「何もできない中年男のブチ切れ願望」スーパー! マスター@だんだんさんの映画レビュー(感想・評価)
何もできない中年男のブチ切れ願望
お手製のコスチュームでヒーローに変身!といえば「キック・アス」を思い出すが、向こうは少年で、動機も割りと純粋な正義感だ。それに比べ、今作のヒーロー「クリムゾンボルト」のフランクは、逃げられた女房を取り戻したいという中年で動機が冴えない。
変身というのは“天に変わって”正義を貫くとか、そういう意味の象徴なのだが、フランクの場合は自信がなくて何も出来ない自分に力を与えてくれるものとしてコスチュームがある。コスチュームそのものが“天の力”であり、コスチュームを着けないと何も出来ないのだ。
そんな情けない中年男に妙な力を注ぎ込むのがエレン・ペイジ演じるリビーだ。彼女の場合は、完全にぶっ飛んでいて、コスチュームさえ着けていたら何をしても許されるみたいなところがある。
自ら相棒ボルティーを志願し、まだ良識の残っている中年男を翻弄していくところが笑える。
だが、クリムゾンボルトにとってボルティーは真の仲間なのだろうか? クリムゾンボルトをけしかけるボルティーの声が“悪魔の囁き”に聞こえてならない。
悪への報復はどんどんエスカレートし、残忍な中にも美を追求する「キック・アス」とは一線を画した本能丸出しの残虐性を見せ始める。
悪いヤツに、そこまでやったら気持ちいいだろうなと思うぐらい徹底している。

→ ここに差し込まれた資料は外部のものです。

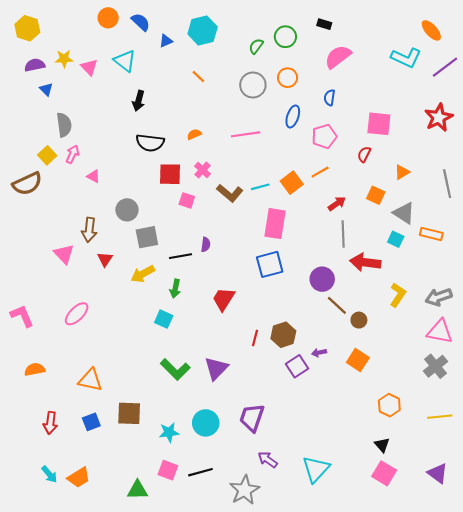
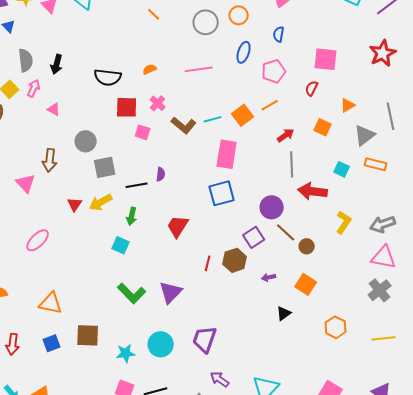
black arrow: (139, 101) -> (57, 64), moved
gray triangle: (404, 213) -> (365, 135), moved, turned 50
red triangle: (105, 259) -> (75, 204), moved
purple square: (297, 366) -> (254, 237), moved
black triangle: (382, 445) -> (284, 313), moved, turned 35

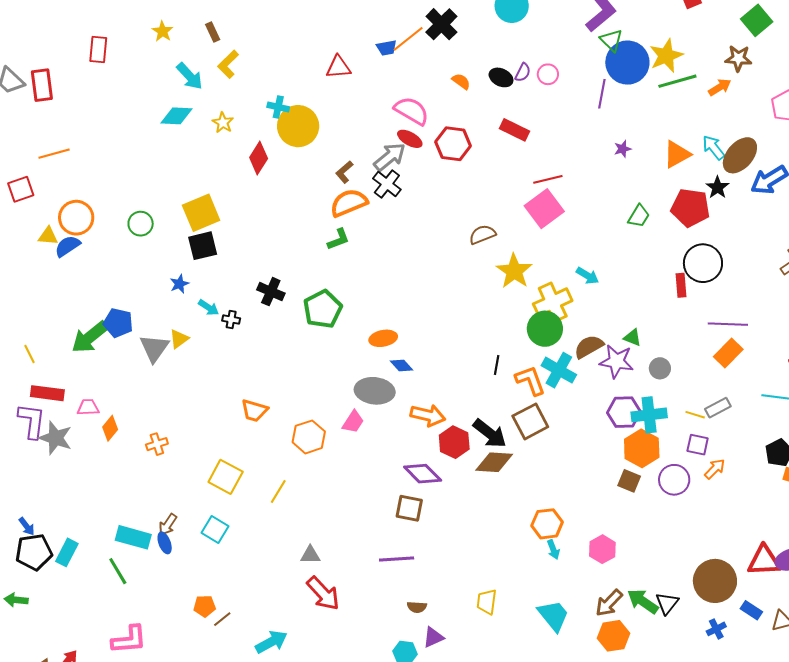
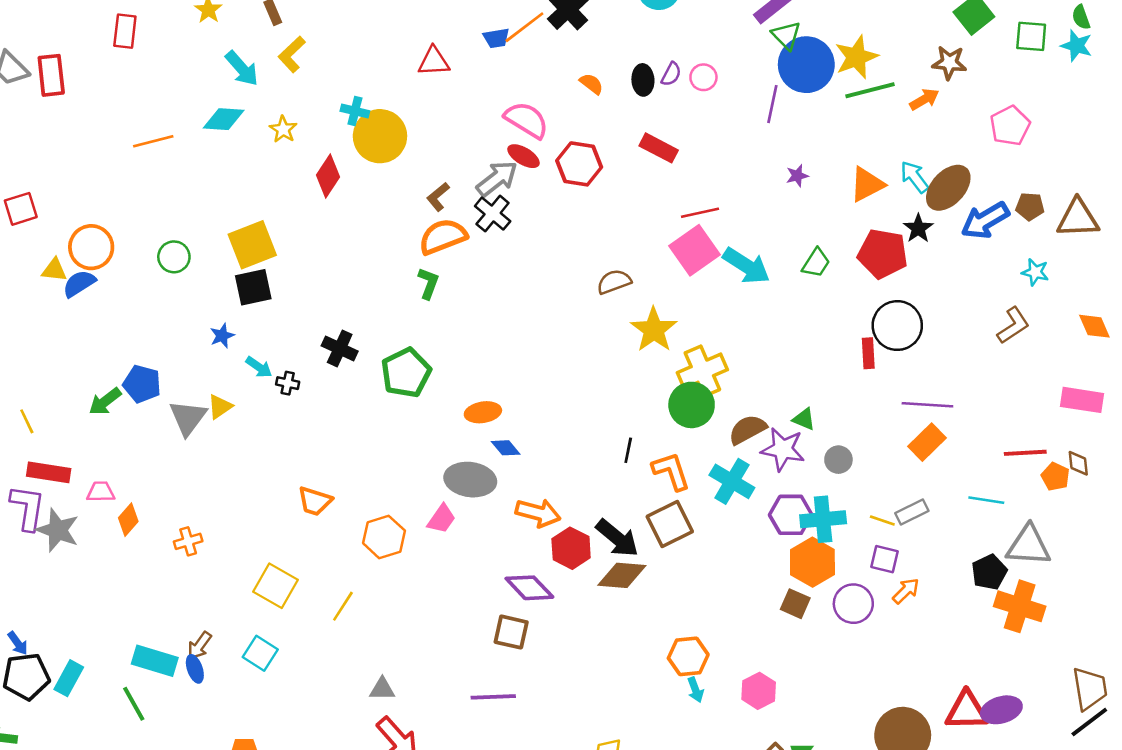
black ellipse: (501, 77) -> (643, 80), turned 60
orange line: (54, 154) -> (153, 141), moved
green L-shape: (338, 239) -> (428, 283), turned -50
cyan arrow: (587, 276) -> (746, 266), moved, size x1.6
green arrow: (90, 337) -> (105, 401), size x0.7
cyan cross: (559, 370) -> (732, 481), moved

だが、天が一人の人間にそんな力を与えるわけもなく、その代償はしっかり持って行かれる。
この映画、他人のちょっとした理不尽な行動に腹を立てながらも我慢する、そんな日常のストレスを発散させてくれるが、普段から勇気ある行動を取っていないとツケが回ってくるという黒い罠が、ブラックジョークという名の下にあちこちに潜んでいる。